[Opening Data for this exercise section]

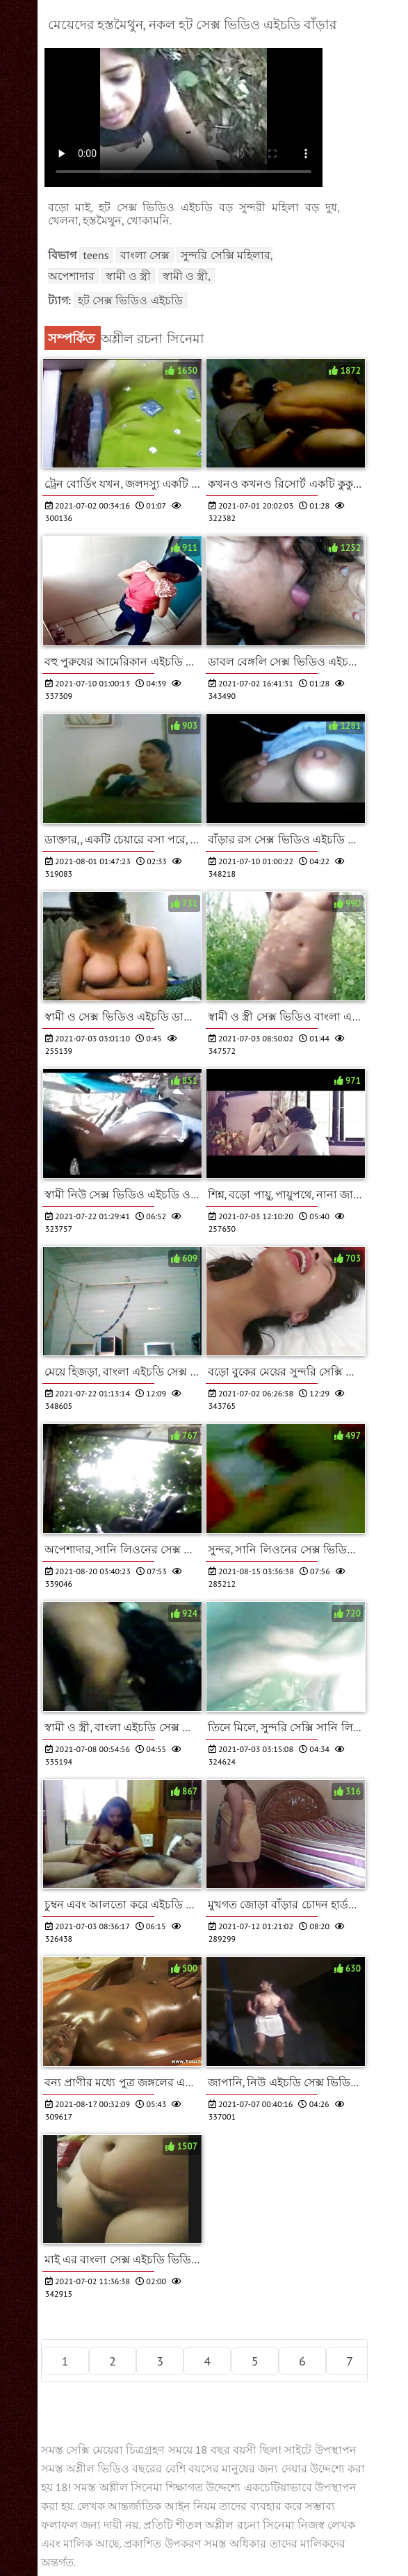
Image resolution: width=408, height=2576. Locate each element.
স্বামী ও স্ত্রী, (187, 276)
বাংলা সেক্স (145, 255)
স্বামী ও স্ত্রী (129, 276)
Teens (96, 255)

[Closing Data for this exercise section]

**Task goal**
Retype the records above exactly. Leave the pictures out.

**Result for this task**
Image resolution: width=408, height=2576. Locate each element.
স্বামী ও স্ত্রী, (187, 276)
বাংলা সেক্স (145, 255)
স্বামী ও স্ত্রী (129, 276)
Teens (96, 255)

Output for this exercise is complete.